TO DO: Among the entries, which lines carry the string "that"? Copy every one.
*** Opening DATA FOR THIS TASK ***
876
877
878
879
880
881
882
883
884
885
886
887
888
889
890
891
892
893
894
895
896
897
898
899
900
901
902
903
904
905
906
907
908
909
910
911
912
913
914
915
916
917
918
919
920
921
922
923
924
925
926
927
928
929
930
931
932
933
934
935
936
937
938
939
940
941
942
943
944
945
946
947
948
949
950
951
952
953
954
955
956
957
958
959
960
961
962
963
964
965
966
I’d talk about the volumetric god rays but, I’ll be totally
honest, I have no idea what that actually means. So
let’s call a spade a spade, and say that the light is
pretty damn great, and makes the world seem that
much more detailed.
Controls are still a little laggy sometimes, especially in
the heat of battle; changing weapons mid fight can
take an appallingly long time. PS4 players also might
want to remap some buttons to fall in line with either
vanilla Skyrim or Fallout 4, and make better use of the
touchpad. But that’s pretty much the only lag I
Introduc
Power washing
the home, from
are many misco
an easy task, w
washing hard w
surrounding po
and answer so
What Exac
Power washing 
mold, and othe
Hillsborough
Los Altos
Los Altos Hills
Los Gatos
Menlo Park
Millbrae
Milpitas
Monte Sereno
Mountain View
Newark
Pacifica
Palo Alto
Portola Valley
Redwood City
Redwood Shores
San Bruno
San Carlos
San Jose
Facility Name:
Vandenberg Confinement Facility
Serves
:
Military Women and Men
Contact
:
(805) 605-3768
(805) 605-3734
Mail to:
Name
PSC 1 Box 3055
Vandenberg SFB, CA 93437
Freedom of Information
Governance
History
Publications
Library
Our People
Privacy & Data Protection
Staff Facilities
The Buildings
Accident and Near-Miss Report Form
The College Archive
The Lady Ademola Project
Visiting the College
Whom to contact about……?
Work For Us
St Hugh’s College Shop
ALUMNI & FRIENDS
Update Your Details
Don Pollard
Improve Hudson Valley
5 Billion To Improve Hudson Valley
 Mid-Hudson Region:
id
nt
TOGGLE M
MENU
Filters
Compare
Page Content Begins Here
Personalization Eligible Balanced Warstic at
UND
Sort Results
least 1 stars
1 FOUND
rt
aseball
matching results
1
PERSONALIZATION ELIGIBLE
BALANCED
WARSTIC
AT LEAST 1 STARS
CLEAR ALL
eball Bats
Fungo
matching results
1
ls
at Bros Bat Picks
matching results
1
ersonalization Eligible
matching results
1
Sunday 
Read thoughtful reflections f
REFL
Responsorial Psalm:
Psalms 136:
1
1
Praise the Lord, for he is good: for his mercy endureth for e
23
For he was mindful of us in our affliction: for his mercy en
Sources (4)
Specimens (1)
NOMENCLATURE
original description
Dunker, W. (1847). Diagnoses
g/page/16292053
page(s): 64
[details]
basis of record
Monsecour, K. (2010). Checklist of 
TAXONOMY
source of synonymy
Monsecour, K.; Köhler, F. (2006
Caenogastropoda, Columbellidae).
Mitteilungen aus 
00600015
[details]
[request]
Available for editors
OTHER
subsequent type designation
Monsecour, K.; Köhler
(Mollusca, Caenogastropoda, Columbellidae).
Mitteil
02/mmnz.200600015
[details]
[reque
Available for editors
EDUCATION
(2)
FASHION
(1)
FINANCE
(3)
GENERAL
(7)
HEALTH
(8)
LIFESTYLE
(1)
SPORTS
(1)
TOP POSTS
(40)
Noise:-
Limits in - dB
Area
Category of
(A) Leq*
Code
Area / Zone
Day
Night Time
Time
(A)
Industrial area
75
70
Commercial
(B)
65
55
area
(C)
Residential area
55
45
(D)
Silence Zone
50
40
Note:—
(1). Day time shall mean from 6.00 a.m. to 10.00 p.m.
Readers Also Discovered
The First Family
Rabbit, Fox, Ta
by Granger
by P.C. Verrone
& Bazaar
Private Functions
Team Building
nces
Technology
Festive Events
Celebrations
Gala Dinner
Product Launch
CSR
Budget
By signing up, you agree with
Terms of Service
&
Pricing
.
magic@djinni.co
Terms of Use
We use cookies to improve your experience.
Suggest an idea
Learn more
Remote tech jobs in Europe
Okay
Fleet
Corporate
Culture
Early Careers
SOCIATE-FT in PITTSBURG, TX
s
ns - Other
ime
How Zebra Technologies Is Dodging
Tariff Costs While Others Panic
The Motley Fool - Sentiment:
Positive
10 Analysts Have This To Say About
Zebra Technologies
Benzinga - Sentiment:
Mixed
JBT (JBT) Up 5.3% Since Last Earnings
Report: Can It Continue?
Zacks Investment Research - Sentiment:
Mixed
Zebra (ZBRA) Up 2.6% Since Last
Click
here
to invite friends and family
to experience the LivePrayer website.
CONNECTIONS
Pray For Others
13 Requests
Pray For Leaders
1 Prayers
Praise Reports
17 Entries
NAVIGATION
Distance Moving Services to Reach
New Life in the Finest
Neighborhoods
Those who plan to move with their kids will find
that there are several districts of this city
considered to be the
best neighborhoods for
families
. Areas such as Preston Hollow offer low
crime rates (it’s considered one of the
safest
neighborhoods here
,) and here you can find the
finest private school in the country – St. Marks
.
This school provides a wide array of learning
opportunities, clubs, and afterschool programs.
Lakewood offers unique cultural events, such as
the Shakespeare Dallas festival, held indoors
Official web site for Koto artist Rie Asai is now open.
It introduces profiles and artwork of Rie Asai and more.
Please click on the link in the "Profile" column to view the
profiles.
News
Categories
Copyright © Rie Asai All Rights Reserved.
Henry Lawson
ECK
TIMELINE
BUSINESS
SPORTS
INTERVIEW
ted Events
*** Closing DATA FOR THIS TASK ***
RESPONSE TO THIS EXERCISE:
honest, I have no idea what that actually means. So
let’s call a spade a spade, and say that the light is
pretty damn great, and makes the world seem that
touchpad. But that’s pretty much the only lag I
that there are several districts of this city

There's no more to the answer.